Donald Trump's comeback in the 1990s was not due to tax maneuvering but from shrewd business acumen, said Trump supporter Howard Lorber, chairman of New York City real estate powerhouse Douglas Elliman.
The GOP presidential nominee's use of the net operating loss provision to the tune of $916 million in 1995 — and speculation he may have paid no income tax for nearly two decades — has created a tug-of-war, with supporters calling the move smart and critics crying foul.
Trump's campaign narrative that he's a smart businessman and successful dealmaker, therefore he'd make a good president, still rings true, Lorber told CNBC's "Squawk Box" on Wednesday.

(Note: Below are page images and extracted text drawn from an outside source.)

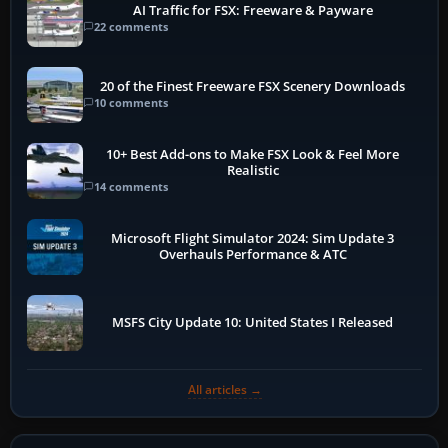
AI Traffic for FSX: Freeware & Payware
22 comments
20 of the Finest Freeware FSX Scenery Downloads
10 comments
10+ Best Add-ons to Make FSX Look & Feel More
Realistic
14 comments
Microsoft Flight Simulator 2024: Sim Update 3
Overhauls Performance & ATC
MSFS City Update 10: United States I Released
All articles →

"The comeback came pretty quickly. And the chances are he didn't have the chance to even use that loss carry forward [tax move]," the Douglas Elliman chairman said, adding he's "bullish" on Trump winning the presidency.
According to The New York Times, Trump faced hard times coming out of the 1980s.
By 1990, Mr. Trump had amassed $3.4 billion in debt, much of it in the form of high-interest junk bonds. He was personally liable for $832.5 million of that.
Lorber, who has known Trump for three decades, countered by saying: "His comeback was because he stuck it out, he worked out things with the bank, he's a good negotiator, and he lived another day to start again."